[Structured page parsing data]
○ ○ ○ ○ ○ ○ ○

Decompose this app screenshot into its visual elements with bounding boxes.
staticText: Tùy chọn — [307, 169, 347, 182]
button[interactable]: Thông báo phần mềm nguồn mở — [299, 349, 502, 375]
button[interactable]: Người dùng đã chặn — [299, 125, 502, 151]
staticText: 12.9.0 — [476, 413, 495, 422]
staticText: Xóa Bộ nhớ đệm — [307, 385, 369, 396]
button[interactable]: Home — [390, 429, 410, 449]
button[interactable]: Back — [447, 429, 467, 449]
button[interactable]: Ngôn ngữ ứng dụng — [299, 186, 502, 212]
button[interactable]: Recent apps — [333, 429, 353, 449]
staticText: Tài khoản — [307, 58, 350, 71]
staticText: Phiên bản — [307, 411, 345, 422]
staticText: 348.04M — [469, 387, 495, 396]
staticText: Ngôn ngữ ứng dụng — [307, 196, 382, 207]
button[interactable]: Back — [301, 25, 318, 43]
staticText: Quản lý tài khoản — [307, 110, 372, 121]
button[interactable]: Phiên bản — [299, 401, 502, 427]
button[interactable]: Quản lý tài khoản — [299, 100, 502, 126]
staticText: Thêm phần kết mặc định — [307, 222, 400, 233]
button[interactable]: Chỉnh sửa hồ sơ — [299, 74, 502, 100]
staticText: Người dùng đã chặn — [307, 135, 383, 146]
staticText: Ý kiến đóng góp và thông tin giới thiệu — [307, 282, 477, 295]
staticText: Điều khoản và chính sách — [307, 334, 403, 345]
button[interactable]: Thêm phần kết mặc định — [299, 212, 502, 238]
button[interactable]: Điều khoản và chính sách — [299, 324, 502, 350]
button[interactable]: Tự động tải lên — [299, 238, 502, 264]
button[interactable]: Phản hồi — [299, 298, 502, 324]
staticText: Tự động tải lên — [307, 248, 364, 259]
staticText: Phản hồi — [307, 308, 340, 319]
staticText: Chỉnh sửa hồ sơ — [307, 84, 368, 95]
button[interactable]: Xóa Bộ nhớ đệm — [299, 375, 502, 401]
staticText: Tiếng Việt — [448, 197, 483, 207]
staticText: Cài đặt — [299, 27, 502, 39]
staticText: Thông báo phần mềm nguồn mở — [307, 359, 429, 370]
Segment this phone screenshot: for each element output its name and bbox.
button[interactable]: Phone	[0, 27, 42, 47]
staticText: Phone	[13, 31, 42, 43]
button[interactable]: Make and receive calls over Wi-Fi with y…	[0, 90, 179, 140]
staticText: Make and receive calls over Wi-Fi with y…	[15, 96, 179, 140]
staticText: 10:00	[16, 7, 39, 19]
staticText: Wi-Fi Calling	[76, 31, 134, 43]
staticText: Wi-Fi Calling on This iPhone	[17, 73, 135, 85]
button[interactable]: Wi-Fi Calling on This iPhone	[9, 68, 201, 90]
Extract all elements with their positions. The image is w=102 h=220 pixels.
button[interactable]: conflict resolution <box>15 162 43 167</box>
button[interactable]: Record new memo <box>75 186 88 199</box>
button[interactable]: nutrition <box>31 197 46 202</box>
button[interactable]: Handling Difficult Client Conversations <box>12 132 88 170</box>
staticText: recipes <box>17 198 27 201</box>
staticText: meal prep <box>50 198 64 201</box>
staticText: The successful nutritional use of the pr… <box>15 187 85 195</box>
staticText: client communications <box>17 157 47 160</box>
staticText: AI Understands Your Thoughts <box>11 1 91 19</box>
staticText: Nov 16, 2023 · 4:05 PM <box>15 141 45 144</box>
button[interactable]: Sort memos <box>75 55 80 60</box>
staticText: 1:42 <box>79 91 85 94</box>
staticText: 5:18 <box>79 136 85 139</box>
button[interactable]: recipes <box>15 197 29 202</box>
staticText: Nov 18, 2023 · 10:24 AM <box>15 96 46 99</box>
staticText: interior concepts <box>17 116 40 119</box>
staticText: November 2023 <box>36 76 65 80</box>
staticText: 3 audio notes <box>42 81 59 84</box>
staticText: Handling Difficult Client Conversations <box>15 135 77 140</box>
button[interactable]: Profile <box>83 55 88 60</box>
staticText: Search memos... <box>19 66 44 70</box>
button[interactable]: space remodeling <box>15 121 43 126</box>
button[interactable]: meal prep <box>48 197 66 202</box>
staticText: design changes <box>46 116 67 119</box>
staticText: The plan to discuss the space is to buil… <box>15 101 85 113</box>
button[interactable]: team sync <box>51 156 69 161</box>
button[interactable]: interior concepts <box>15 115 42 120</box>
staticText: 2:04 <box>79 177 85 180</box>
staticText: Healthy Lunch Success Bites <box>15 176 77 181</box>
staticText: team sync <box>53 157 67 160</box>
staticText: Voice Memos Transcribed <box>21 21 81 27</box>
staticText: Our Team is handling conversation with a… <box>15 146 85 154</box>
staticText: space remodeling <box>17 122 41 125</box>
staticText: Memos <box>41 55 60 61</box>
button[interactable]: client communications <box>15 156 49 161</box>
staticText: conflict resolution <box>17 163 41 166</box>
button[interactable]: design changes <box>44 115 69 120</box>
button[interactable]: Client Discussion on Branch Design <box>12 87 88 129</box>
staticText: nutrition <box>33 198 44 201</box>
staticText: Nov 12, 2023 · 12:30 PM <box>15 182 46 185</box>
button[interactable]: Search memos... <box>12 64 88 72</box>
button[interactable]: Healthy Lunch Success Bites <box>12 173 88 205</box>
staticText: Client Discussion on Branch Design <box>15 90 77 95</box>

○ ○ ○ ○ ○ ○ ○

» **Work to complete**
The total, and only the total: count the lines above that contain "Conversations".

» **Response to this task**
2